Stored data entries
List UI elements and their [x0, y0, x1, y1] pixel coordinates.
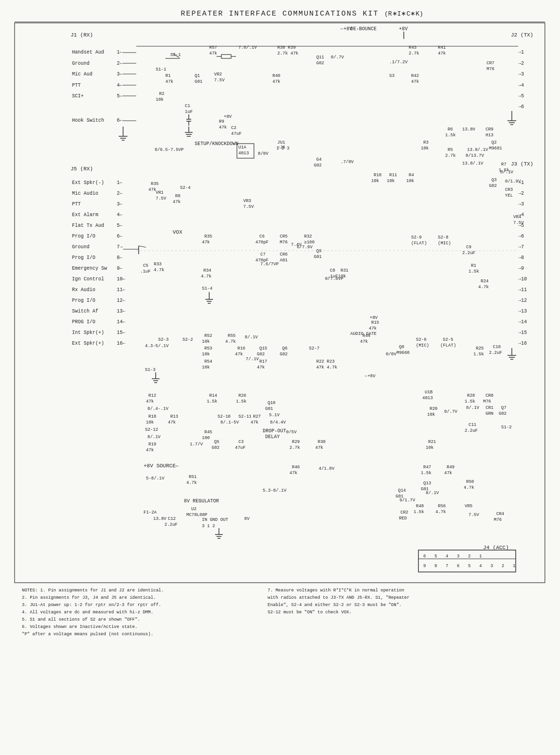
- svg-text:S2-2: S2-2: [182, 337, 193, 342]
- svg-text:R50: R50: [466, 479, 474, 484]
- svg-text:Flat Tx Aud: Flat Tx Aud: [72, 223, 104, 228]
- svg-text:CR3: CR3: [505, 187, 513, 192]
- svg-text:(FLAT): (FLAT): [411, 241, 427, 246]
- svg-text:8/.1V: 8/.1V: [466, 405, 480, 410]
- svg-text:→5: →5: [518, 93, 524, 99]
- svg-text:←+8V: ←+8V: [365, 374, 376, 379]
- svg-text:Q14: Q14: [398, 488, 406, 493]
- svg-text:4013: 4013: [422, 396, 433, 401]
- svg-text:5: 5: [434, 554, 437, 559]
- svg-text:14←: 14←: [117, 319, 126, 325]
- svg-text:1uF: 1uF: [185, 110, 193, 114]
- svg-text:S1-1: S1-1: [156, 67, 166, 72]
- svg-text:G02: G02: [212, 445, 219, 450]
- svg-text:3: 3: [490, 564, 493, 569]
- svg-text:4/1.8V: 4/1.8V: [319, 466, 335, 471]
- svg-text:PTT: PTT: [72, 202, 81, 207]
- svg-text:5-8/.1V: 5-8/.1V: [146, 476, 164, 481]
- svg-text:13.8V: 13.8V: [153, 516, 167, 521]
- svg-text:6: 6: [457, 564, 459, 569]
- svg-text:47k: 47k: [257, 365, 265, 370]
- svg-text:R40: R40: [272, 74, 280, 78]
- svg-text:8/.4-.1V: 8/.4-.1V: [147, 406, 169, 411]
- svg-text:→8: →8: [518, 255, 524, 260]
- svg-text:S2-10: S2-10: [217, 414, 231, 419]
- svg-text:4←: 4←: [117, 212, 123, 218]
- svg-text:"P" after a voltage means puls: "P" after a voltage means pulsed (not co…: [22, 632, 153, 637]
- svg-text:8V REGULATOR: 8V REGULATOR: [184, 498, 219, 504]
- svg-text:G01: G01: [265, 406, 273, 411]
- svg-rect-0: [0, 0, 560, 755]
- svg-text:G01: G01: [314, 255, 322, 259]
- svg-text:Mic Aud: Mic Aud: [72, 72, 92, 77]
- svg-text:4.7k: 4.7k: [186, 480, 197, 485]
- svg-text:0/5V: 0/5V: [286, 430, 297, 435]
- svg-text:R56: R56: [438, 504, 446, 509]
- svg-text:47k: 47k: [146, 399, 154, 404]
- svg-text:R8: R8: [175, 194, 181, 199]
- svg-text:47k: 47k: [251, 420, 258, 425]
- svg-text:R51: R51: [189, 475, 197, 479]
- svg-text:.1uF: .1uF: [140, 269, 151, 274]
- svg-text:S2-5: S2-5: [443, 337, 453, 342]
- svg-text:G02: G02: [316, 61, 324, 66]
- svg-text:GRN: GRN: [486, 411, 493, 416]
- svg-text:10k: 10k: [421, 146, 429, 151]
- svg-text:2: 2: [468, 554, 470, 559]
- svg-text:R18: R18: [148, 414, 156, 419]
- svg-text:U1A: U1A: [238, 145, 247, 150]
- svg-text:CR2: CR2: [400, 510, 408, 515]
- svg-text:Ext Spkr(-): Ext Spkr(-): [72, 180, 104, 185]
- svg-text:→3: →3: [518, 202, 524, 207]
- svg-text:47k: 47k: [148, 187, 156, 192]
- svg-text:0/.7V: 0/.7V: [331, 55, 344, 60]
- svg-text:Emergency Sw: Emergency Sw: [72, 266, 107, 271]
- svg-text:8/.1V: 8/.1V: [500, 170, 514, 175]
- svg-text:C11: C11: [469, 423, 476, 427]
- svg-text:Handset Aud: Handset Aud: [72, 50, 104, 55]
- svg-text:6←: 6←: [117, 234, 123, 239]
- svg-text:R10: R10: [374, 173, 381, 178]
- svg-text:S2-4: S2-4: [180, 185, 191, 190]
- svg-text:1←: 1←: [117, 180, 123, 185]
- svg-text:47k: 47k: [146, 448, 154, 453]
- svg-text:7.5V: 7.5V: [469, 513, 479, 517]
- svg-text:R4: R4: [409, 173, 414, 178]
- svg-text:C7: C7: [260, 252, 266, 257]
- svg-text:R55: R55: [228, 333, 235, 338]
- svg-text:47k: 47k: [168, 420, 176, 425]
- svg-text:C3: C3: [238, 440, 244, 444]
- svg-text:13.8/.1V: 13.8/.1V: [462, 161, 484, 166]
- svg-text:R1: R1: [165, 74, 171, 78]
- svg-text:S1-3: S1-3: [145, 368, 156, 372]
- svg-text:→1: →1: [518, 50, 524, 55]
- svg-text:J5 (RX): J5 (RX): [71, 166, 93, 172]
- svg-text:10k: 10k: [202, 339, 210, 344]
- svg-text:+8V: +8V: [399, 26, 408, 32]
- svg-text:S3: S3: [389, 74, 395, 78]
- svg-text:Hook Switch: Hook Switch: [72, 118, 104, 123]
- svg-text:8/13.7V: 8/13.7V: [466, 153, 484, 158]
- svg-text:47k: 47k: [444, 471, 452, 476]
- svg-text:(MIC): (MIC): [416, 343, 429, 348]
- svg-text:R24: R24: [481, 279, 488, 284]
- svg-text:0/7.8VP: 0/7.8VP: [325, 276, 343, 281]
- svg-text:VR4: VR4: [513, 215, 521, 220]
- svg-text:○J6: ○J6: [277, 145, 285, 150]
- svg-text:1.5k: 1.5k: [465, 399, 475, 404]
- schematic-diagram: REPEATER INTERFACE COMMUNICATIONS KIT (R…: [0, 0, 560, 755]
- svg-text:R30: R30: [318, 440, 325, 444]
- svg-text:3←: 3←: [117, 72, 123, 77]
- svg-text:Prog I/O: Prog I/O: [72, 298, 95, 303]
- svg-text:S2-7: S2-7: [309, 346, 320, 351]
- svg-text:0/6.5-7.5VP: 0/6.5-7.5VP: [155, 147, 183, 152]
- svg-text:2.2uF: 2.2uF: [462, 251, 475, 256]
- svg-text:≥100: ≥100: [304, 240, 315, 245]
- svg-text:3←: 3←: [117, 202, 123, 207]
- svg-text:R17: R17: [259, 359, 267, 364]
- svg-text:3     1    2: 3 1 2: [202, 524, 215, 529]
- svg-text:10k: 10k: [202, 352, 210, 357]
- svg-text:+8V: +8V: [370, 315, 378, 320]
- svg-text:IN  GND  OUT: IN GND OUT: [202, 517, 229, 522]
- svg-text:C8: C8: [330, 268, 335, 273]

* ACTIVITY: For this exercise, return the data above exactly and leave every picture out.

* SOLVED PROBLEM:
List UI elements and their [x0, y0, x1, y1] pixel coordinates.
- svg-text:S2-2: S2-2: [182, 337, 193, 342]
- svg-text:R50: R50: [466, 479, 474, 484]
- svg-text:Flat Tx Aud: Flat Tx Aud: [72, 223, 104, 228]
- svg-text:CR3: CR3: [505, 187, 513, 192]
- svg-text:(FLAT): (FLAT): [411, 241, 427, 246]
- svg-text:8/.1V: 8/.1V: [466, 405, 480, 410]
- svg-text:→5: →5: [518, 93, 524, 99]
- svg-text:←+8V: ←+8V: [365, 374, 376, 379]
- svg-text:Q14: Q14: [398, 488, 406, 493]
- svg-text:4013: 4013: [422, 396, 433, 401]
- svg-text:5: 5: [434, 554, 437, 559]
- svg-text:14←: 14←: [117, 319, 126, 325]
- svg-text:1uF: 1uF: [185, 110, 193, 114]
- svg-text:S1-1: S1-1: [156, 67, 166, 72]
- svg-text:G02: G02: [212, 445, 219, 450]
- svg-text:3: 3: [490, 564, 493, 569]
- svg-text:4/1.8V: 4/1.8V: [319, 466, 335, 471]
- svg-text:PTT: PTT: [72, 202, 81, 207]
- svg-text:5-8/.1V: 5-8/.1V: [146, 476, 164, 481]
- svg-text:13.8V: 13.8V: [153, 516, 167, 521]
- svg-text:6: 6: [457, 564, 459, 569]
- svg-text:47k: 47k: [257, 365, 265, 370]
- svg-text:R40: R40: [272, 74, 280, 78]
- svg-text:8/.4-.1V: 8/.4-.1V: [147, 406, 169, 411]
- svg-text:→8: →8: [518, 255, 524, 260]
- svg-text:S2-10: S2-10: [217, 414, 231, 419]
- svg-text:4←: 4←: [117, 212, 123, 218]
- svg-text:"P" after a voltage means puls: "P" after a voltage means pulsed (not co…: [22, 632, 153, 637]
- svg-text:8V REGULATOR: 8V REGULATOR: [184, 498, 219, 504]
- svg-text:G01: G01: [265, 406, 273, 411]
- svg-rect-0: [0, 0, 560, 755]
- svg-text:G01: G01: [314, 255, 322, 259]
- svg-text:Mic Aud: Mic Aud: [72, 72, 92, 77]
- svg-text:4.7k: 4.7k: [186, 480, 197, 485]
- svg-text:0/5V: 0/5V: [286, 430, 297, 435]
- svg-text:R56: R56: [438, 504, 446, 509]
- svg-text:47k: 47k: [146, 399, 154, 404]
- svg-text:R8: R8: [175, 194, 181, 199]
- svg-text:47k: 47k: [251, 420, 258, 425]
- svg-text:R51: R51: [189, 475, 197, 479]
- svg-text:.1uF: .1uF: [140, 269, 151, 274]
- svg-text:S2-5: S2-5: [443, 337, 453, 342]
- svg-text:G02: G02: [316, 61, 324, 66]
- svg-text:GRN: GRN: [486, 411, 493, 416]
- svg-text:10k: 10k: [421, 146, 429, 151]
- svg-text:2: 2: [468, 554, 470, 559]
- svg-text:R18: R18: [148, 414, 156, 419]
- svg-text:U1A: U1A: [238, 145, 247, 150]
- svg-text:CR2: CR2: [400, 510, 408, 515]
- svg-text:Ext Spkr(-): Ext Spkr(-): [72, 180, 104, 185]
- svg-text:→3: →3: [518, 202, 524, 207]
- svg-text:47k: 47k: [148, 187, 156, 192]
- svg-text:0/.7V: 0/.7V: [331, 55, 344, 60]
- svg-text:Emergency Sw: Emergency Sw: [72, 266, 107, 271]
- svg-text:8/.1V: 8/.1V: [500, 170, 514, 175]
- svg-text:C11: C11: [469, 423, 476, 427]
- svg-text:Handset Aud: Handset Aud: [72, 50, 104, 55]
- svg-text:6←: 6←: [117, 234, 123, 239]
- svg-text:R10: R10: [374, 173, 381, 178]
- svg-text:S2-4: S2-4: [180, 185, 191, 190]
- svg-text:1←: 1←: [117, 180, 123, 185]
- svg-text:47k: 47k: [146, 448, 154, 453]
- svg-text:7.5V: 7.5V: [469, 513, 479, 517]
- svg-text:R4: R4: [409, 173, 414, 178]
- svg-text:C7: C7: [260, 252, 266, 257]
- svg-text:R55: R55: [228, 333, 235, 338]
- svg-text:47k: 47k: [168, 420, 176, 425]
- svg-text:C3: C3: [238, 440, 244, 444]
- svg-text:13.8/.1V: 13.8/.1V: [462, 161, 484, 166]
- svg-text:R1: R1: [165, 74, 171, 78]
- svg-text:S1-3: S1-3: [145, 368, 156, 372]
- svg-text:→1: →1: [518, 50, 524, 55]
- svg-text:J5 (RX): J5 (RX): [71, 166, 93, 172]
- svg-text:10k: 10k: [202, 339, 210, 344]
- svg-text:+8V: +8V: [399, 26, 408, 32]
- svg-text:S3: S3: [389, 74, 395, 78]
- svg-text:Hook Switch: Hook Switch: [72, 118, 104, 123]
- svg-text:8/13.7V: 8/13.7V: [466, 153, 484, 158]
- svg-text:47k: 47k: [444, 471, 452, 476]
- svg-text:(MIC): (MIC): [416, 343, 429, 348]
- svg-text:R24: R24: [481, 279, 488, 284]
- svg-text:0/7.8VP: 0/7.8VP: [325, 276, 343, 281]
- svg-text:VR4: VR4: [513, 215, 521, 220]
- svg-text:○J6: ○J6: [277, 145, 285, 150]
- svg-text:1.5k: 1.5k: [465, 399, 475, 404]
- schematic-diagram: REPEATER INTERFACE COMMUNICATIONS KIT (R…: [0, 0, 560, 755]
- svg-text:R30: R30: [318, 440, 325, 444]
- svg-text:3←: 3←: [117, 72, 123, 77]
- svg-text:Prog I/O: Prog I/O: [72, 298, 95, 303]
- svg-text:S2-7: S2-7: [309, 346, 320, 351]
- svg-text:0/6.5-7.5VP: 0/6.5-7.5VP: [155, 147, 183, 152]
- svg-text:2.2uF: 2.2uF: [462, 251, 475, 256]
- svg-text:≥100: ≥100: [304, 240, 315, 245]
- svg-text:3←: 3←: [117, 202, 123, 207]
- svg-text:R17: R17: [259, 359, 267, 364]
- svg-text:3     1    2: 3 1 2: [202, 524, 215, 529]
- svg-text:10k: 10k: [202, 352, 210, 357]
- svg-text:+8V: +8V: [370, 315, 378, 320]
- svg-text:IN  GND  OUT: IN GND OUT: [202, 517, 229, 522]
- svg-text:C8: C8: [330, 268, 335, 273]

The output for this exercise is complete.